YOUR SOLIN GENERATED RECIPE
Egg White Scramble with Cottage Cheese and Sautéed Spinach
Enjoy a vibrant breakfast scramble featuring fluffy egg whites and creamy low-fat cottage cheese gently folded into a bed of garlic-infused, sautéed spinach, served with a crisp slice of toasted whole wheat bread and a side of fresh, creamy avocado. This balanced dish combines light protein with satisfying textures for a delicious beginning to your day.
INGREDIENTS
6 egg whites (≈198g)
½ cup low-fat cottage cheese (≈113g)
1 cup fresh spinach (≈30g)
1.5 tsp olive oil (≈7.5g)
1 slice whole wheat bread (≈28g)
¼ medium avocado (≈50g)
PREPARATION
Preheat a non-stick skillet over medium heat and add 1.5 teaspoons of olive oil.
Add the fresh spinach to the skillet and sauté for 1-2 minutes until wilted.
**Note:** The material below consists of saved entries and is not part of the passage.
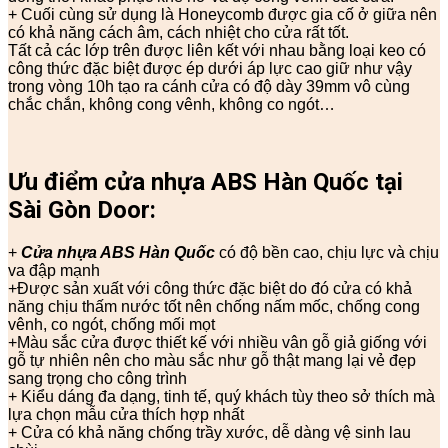
+ Cuối cùng sử dụng là Honeycomb được gia cố ở giữa nên
có khả năng cách âm, cách nhiệt cho cửa rất tốt.
Tất cả các lớp trên được liên kết với nhau bằng loại keo có
công thức đặc biệt được ép dưới áp lực cao giữ như vậy
trong vòng 10h tạo ra cánh cửa có độ dày 39mm vô cùng
chắc chắn, không cong vênh, không co ngót…
Ưu điểm cửa nhựa ABS Hàn Quốc tại
Sài Gòn Door:
+
Cửa nhựa ABS Hàn Quốc
có độ bền cao, chịu lực và chịu
va đập mạnh
+Được sản xuất với công thức đặc biệt do đó cửa có khả
năng chịu thấm nước tốt nên chống nấm mốc, chống cong
vênh, co ngót, chống mối mọt
+Màu sắc cửa được thiết kế với nhiều vân gỗ giả giống với
gỗ tự nhiên nên cho màu sắc như gỗ thật mang lại vẻ đẹp
sang trọng cho công trình
+ Kiểu dáng đa dạng, tinh tế, quý khách tùy theo sở thích mà
lựa chọn mẫu cửa thích hợp nhất
+ Cửa có khả năng chống trầy xước, dễ dàng vệ sinh lau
Optionally, add a pinch of salt and pepper for seasoning.
In a bowl, whisk together the 6 egg whites until lightly frothy.
Pour the egg whites into the skillet with the spinach, stirring gently to mix the ingredients as they start to set.
Once the eggs are softly scrambled (about 3-4 minutes), gently stir in the ½ cup of low-fat cottage cheese, allowing it to warm through without overcooking.
While the scramble is finishing up, toast the slice of whole wheat bread until lightly golden.
Plate the egg white scramble alongside the toasted bread and add the ¼ avocado, either sliced or mashed on top of the toast.
Serve immediately and enjoy a balanced, protein-packed breakfast.